Yes. It is always in flux in some way. It is always changeable, within limits, to accommodate the needs of the people that trip across it or accept responsibility for it. It is flexible enough for that. Its basic content is unchangeable – it is unbreakable. If it is breakable it is bad art. Artists are capable of making bad art sometimes, but when it works it works well.
I finally wish to talk about materiality and objects in terms of change and in relation to another in one of your books, published in 1989,
JUST ANOTHER THING
TAKEN AND CHANGED
(A WOOD) (A STONE)
What is remarkable here is your exploration of organic materials as things, as objects.
Oh yes. It was done as a part of my notebook when I was in New Guinea working on an exhibition for Galerie Micheline Szwajcer, and I began to have conversations with people as we were wandering through the bush. And there seemed to have been some civil unrest so people were a bit more open than they usually were, and I found myself sitting with these people, drawing and talking. This was a book about materiality, about the idea of a different culture and how they approach things.
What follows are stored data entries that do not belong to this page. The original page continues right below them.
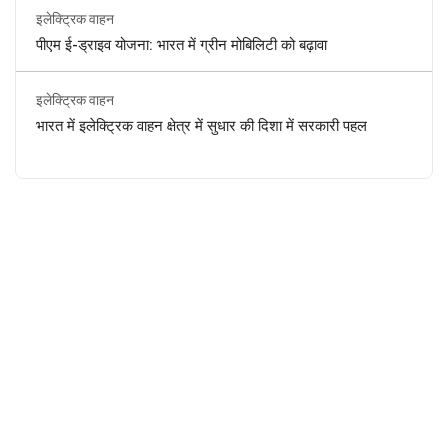
इलेक्ट्रिक वाहन
पीएम ई-ड्राइव योजना: भारत में ग्रीन मोबिलिटी को बढ़ावा
इलेक्ट्रिक वाहन
भारत में इलेक्ट्रिक वाहन क्षेत्र में सुधार की दिशा में सरकारी पहल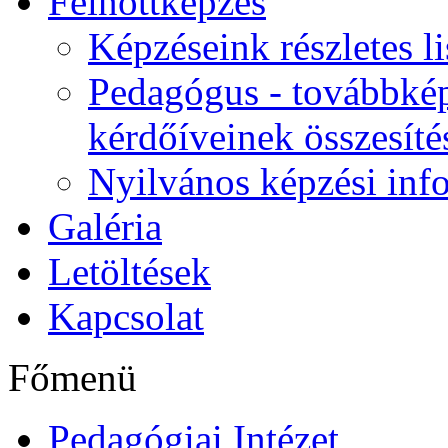
Felnőttképzés
Képzéseink részletes li
Pedagógus - továbbkép
kérdőíveinek összesíté
Nyilvános képzési inf
Galéria
Letöltések
Kapcsolat
Főmenü
Pedagógiai Intézet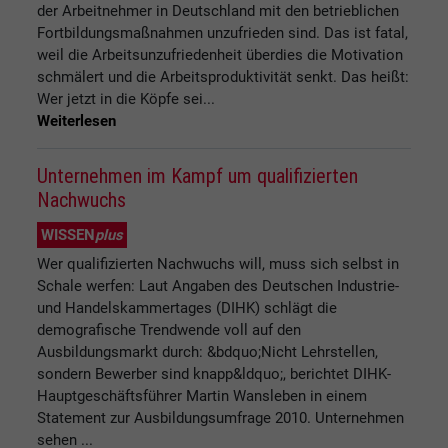
der Arbeitnehmer in Deutschland mit den betrieblichen
Fortbildungsmaßnahmen unzufrieden sind. Das ist fatal,
weil die Arbeitsunzufriedenheit überdies die Motivation
schmälert und die Arbeitsproduktivität senkt. Das heißt:
Wer jetzt in die Köpfe sei...
Weiterlesen
Unternehmen im Kampf um qualifizierten
Nachwuchs
WISSEN
plus
Wer qualifizierten Nachwuchs will, muss sich selbst in
Schale werfen: Laut Angaben des Deutschen Industrie-
und Handelskammertages (DIHK) schlägt die
demografische Trendwende voll auf den
Ausbildungsmarkt durch: &bdquo;Nicht Lehrstellen,
sondern Bewerber sind knapp&ldquo;, berichtet DIHK-
Hauptgeschäftsführer Martin Wansleben in einem
Statement zur Ausbildungsumfrage 2010. Unternehmen
sehen ...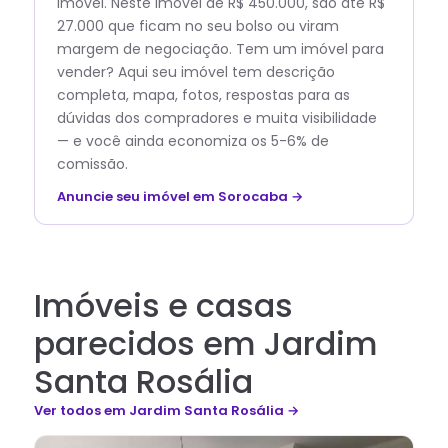
imóvel. Neste imóvel de R$ 450.000, são até R$
27.000 que ficam no seu bolso ou viram
margem de negociação. Tem um imóvel para
vender? Aqui seu imóvel tem descrição
completa, mapa, fotos, respostas para as
dúvidas dos compradores e muita visibilidade
— e você ainda economiza os 5-6% de
comissão.
Anuncie seu imóvel em Sorocaba →
Imóveis e casas
parecidos em Jardim
Santa Rosália
Ver todos
em Jardim Santa Rosália
→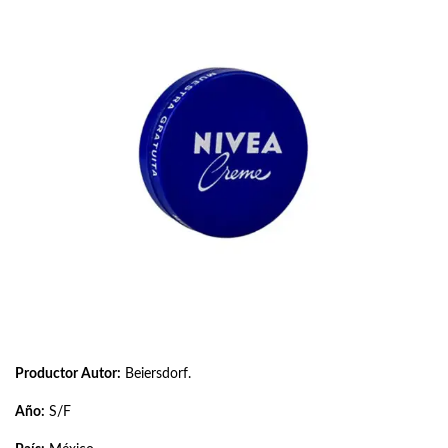
Productor Autor:
Beiersdorf.
Año:
S/F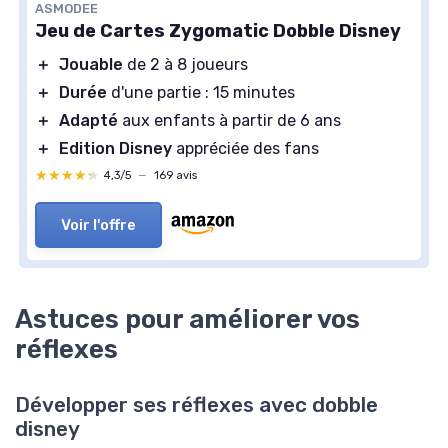
ASMODEE
Jeu de Cartes Zygomatic Dobble Disney
＋
Jouable
de 2 à 8 joueurs
＋
Durée
d'une partie : 15 minutes
＋
Adapté
aux enfants à partir de 6 ans
＋
Edition Disney
appréciée des fans
★★★★★
★★★★★
4,3/5
—
169 avis
Voir l'offre
Astuces pour améliorer vos
réflexes
Développer ses réflexes avec dobble
disney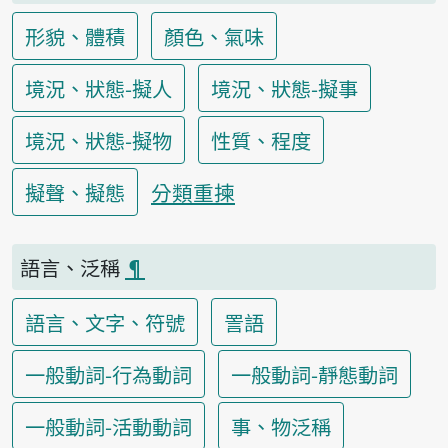
形貌、體積
顏色、氣味
境況、狀態-擬人
境況、狀態-擬事
境況、狀態-擬物
性質、程度
分類重揀
擬聲、擬態
語言、泛稱
¶
語言、文字、符號
詈語
一般動詞-行為動詞
一般動詞-靜態動詞
一般動詞-活動動詞
事、物泛稱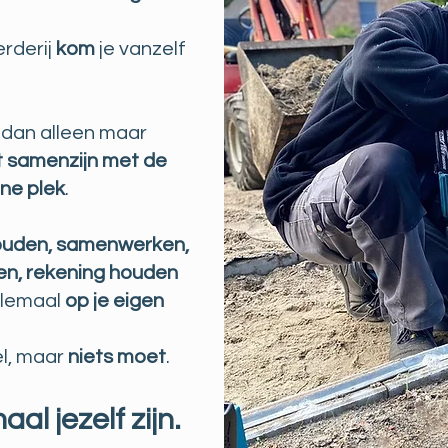
erderij
kom
je vanzelf
 dan alleen maar
t samenzijn met de
ene plek
.
houden, samenwerken,
en, rekening houden
llemaal
op je eigen
el, maar
niets moet
.
al jezelf zijn.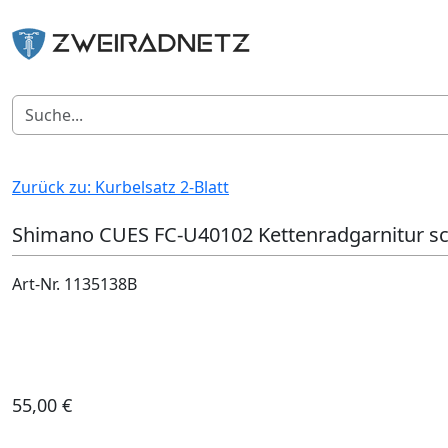
Zurück zu: Kurbelsatz 2-Blatt
Shimano CUES FC-U40102 Kettenradgarnitur sc
Art-Nr. 1135138B
55,00 €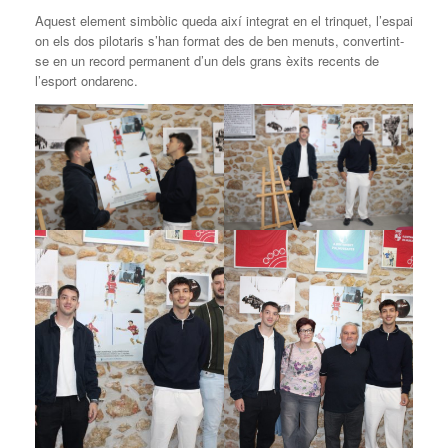
Aquest element simbòlic queda així integrat en el trinquet, l’espai
on els dos pilotaris s’han format des de ben menuts, convertint-
se en un record permanent d’un dels grans èxits recents de
l’esport ondarenc.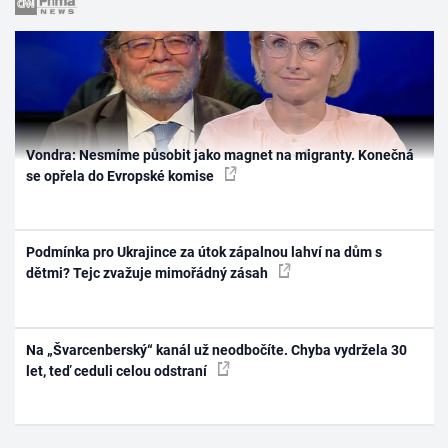
Vondra: Nesmíme působit jako magnet na migranty. Konečná
se opřela do Evropské komise
Podmínka pro Ukrajince za útok zápalnou lahví na dům s
dětmi? Tejc zvažuje mimořádný zásah
Na „Švarcenberský“ kanál už neodbočíte. Chyba vydržela 30
let, teď ceduli celou odstraní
There is notably a relation between nature (stone, wood) and culture (language, discourse) here. Can objects and (organic) materials ever exist for us outside language? This is of course a question of the anthropocene and changing concepts and paradigms of nature and culture and our human existence on this planet.
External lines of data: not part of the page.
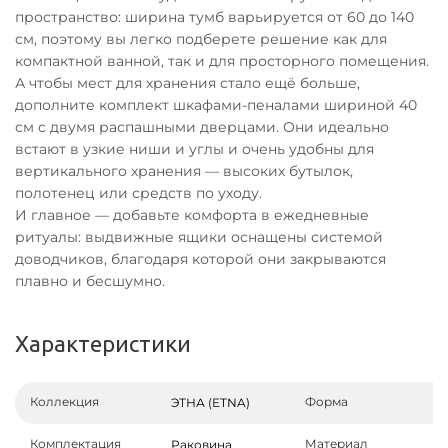
пространство: ширина тумб варьируется от 60 до 140
см, поэтому вы легко подберете решение как для
компактной ванной, так и для просторного помещения.
А чтобы мест для хранения стало ещё больше,
дополните комплект шкафами-пеналами шириной 40
см с двумя распашными дверцами. Они идеально
встают в узкие ниши и углы и очень удобны для
вертикального хранения — высоких бутылок,
полотенец или средств по уходу.
И главное — добавьте комфорта в ежедневные
ритуалы: выдвижные ящики оснащены системой
доводчиков, благодаря которой они закрываются
плавно и бесшумно.
Характеристики
Коллекция
Форма
ЭТНА (ETNA)
Комплектация
Материал
Раковина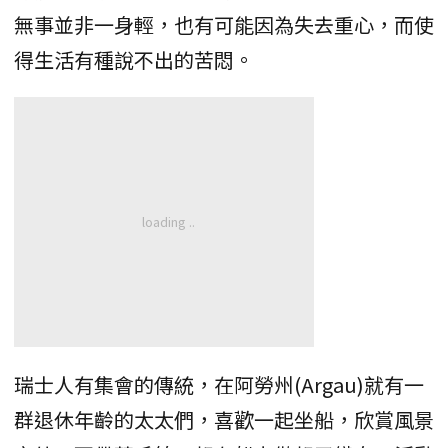
無事並非一身輕，也有可能因為失去重心，而使
得生活有種說不出的苦悶。
瑞士人有集會的傳統，在阿勞州(Argau)就有一
群退休年齡的太太們，喜歡一起坐船，欣賞風景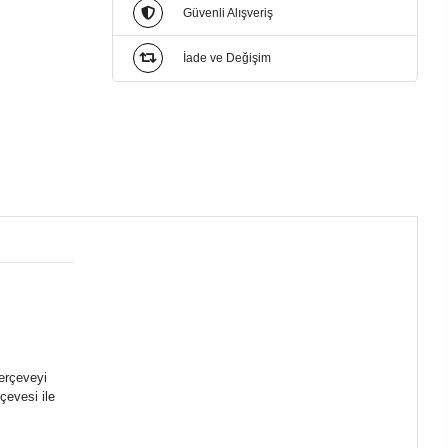
Güvenli Alışveriş
İade ve Değişim
çerçeveyi
rçevesi ile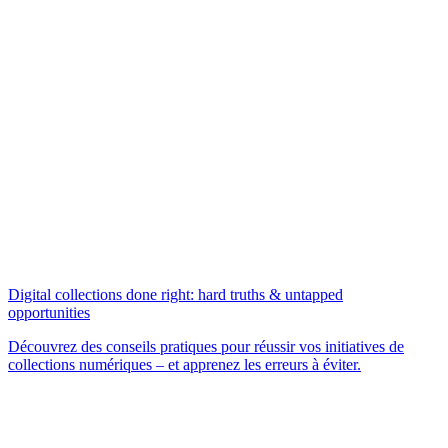
Digital collections done right: hard truths & untapped
opportunities
Découvrez des conseils pratiques pour réussir vos initiatives de
collections numériques – et apprenez les erreurs à éviter.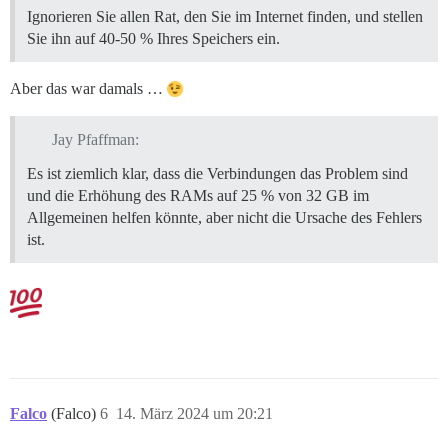
Ignorieren Sie allen Rat, den Sie im Internet finden, und stellen
Sie ihn auf 40-50 % Ihres Speichers ein.
Aber das war damals …
Jay Pfaffman:
Es ist ziemlich klar, dass die Verbindungen das Problem sind
und die Erhöhung des RAMs auf 25 % von 32 GB im
Allgemeinen helfen könnte, aber nicht die Ursache des Fehlers
ist.
Falco
(Falco)
6
14. März 2024 um 20:21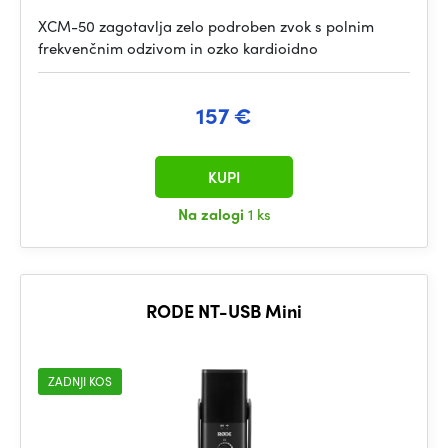
XCM-50 zagotavlja zelo podroben zvok s polnim
frekvenčnim odzivom in ozko kardioidno
157 €
KUPI
Na zalogi
1 ks
RODE NT-USB Mini
ZADNJI KOS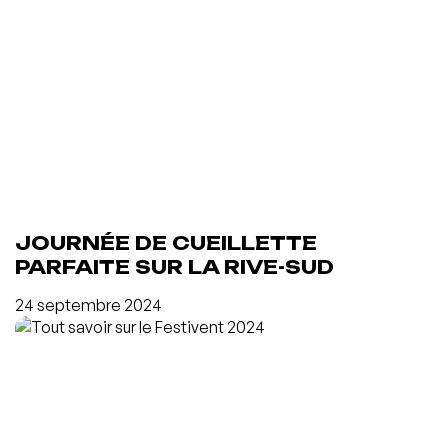
JOURNÉE DE CUEILLETTE
PARFAITE SUR LA RIVE-SUD
24 septembre 2024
I don’t think any objects exist to us outside language. We have to know them in some form in order for us to know that they are there. Even if you are falling over an object you have to give it some semantic form. You cannot say I am falling over “something”, you have to find out what this something is. Even when you say “something” you have named it. So, language is an integral part of our perception – people who have lost their sight have to explain things in another manner but they still give names to that which they can picture in their mind. You have to give it a name to be able to use it. I usually work from the materials out; I know how the materials physically react and how they are working, and from there I turn it into something to do with an observational language that eventually changes, and finds a place for itself. It is the same for a painter. A painter looks and decides what size the canvas that structures the image should be, and then begins to attack it, begins, begins again, and begins again, and then bang! you got it. It is the same for every artist, anybody doing anything. It is even the same if you are making pasta. It’s all the same; there is no difference. They always want things to be different, to be more real. But nothing is more real. Either it is real or it is imaginary.